▶ Data
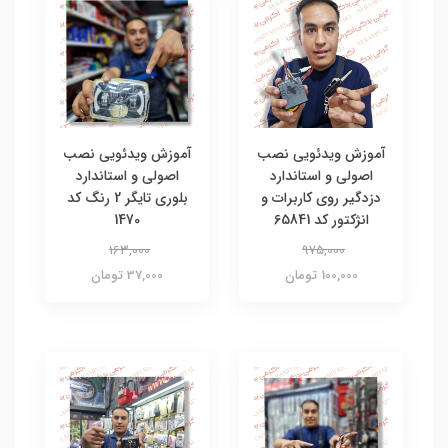
آموزش ویدئویی نصب
آموزش ویدئویی نصب
اصولی و استاندارد
اصولی و استاندارد
دزدگیر روی کاربرات و
بلوری تایگر 2 رنگ کد
انژکتور کد 65841
1470
163,000
975,000
100,000 تومان
37,000 تومان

▶ Your goal
Starting from the line containing "بلوری تایگر 2 رنگ کد", repeat each line through the end of the entries, exactly.

▶ Answer to the exercise
بلوری تایگر 2 رنگ کد
انژکتور کد 65841
1470
163,000
975,000
100,000 تومان
37,000 تومان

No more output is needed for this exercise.